§ **Assignment**
Each record below is to be copied exactly; the pictures are to be omitted.
---*---
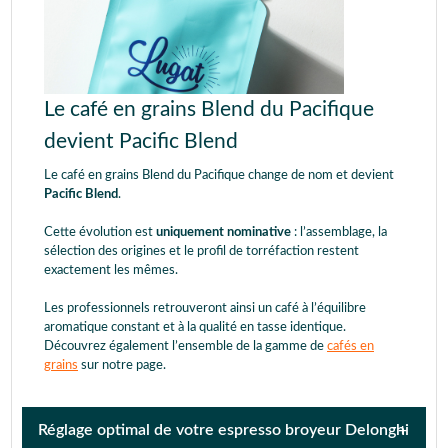
Le café en grains Blend du Pacifique
devient Pacific Blend
Le café en grains Blend du Pacifique change de nom et devient
Pacific Blend
.
Cette évolution est
uniquement nominative
: l’assemblage, la
sélection des origines et le profil de torréfaction restent
exactement les mêmes.
Les professionnels retrouveront ainsi un café à l’équilibre
aromatique constant et à la qualité en tasse identique.
Découvrez également l’ensemble de la gamme de
cafés en
grains
sur notre page.
Réglage optimal de votre espresso broyeur Delonghi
---*---
§ **Solution**
Le café en grains Blend du Pacifique
devient Pacific Blend
Le café en grains Blend du Pacifique change de nom et devient
Pacific Blend
.
Cette évolution est
uniquement nominative
: l’assemblage, la
sélection des origines et le profil de torréfaction restent
exactement les mêmes.
Les professionnels retrouveront ainsi un café à l’équilibre
aromatique constant et à la qualité en tasse identique.
Découvrez également l’ensemble de la gamme de
cafés en
grains
sur notre page.
Réglage optimal de votre espresso broyeur Delonghi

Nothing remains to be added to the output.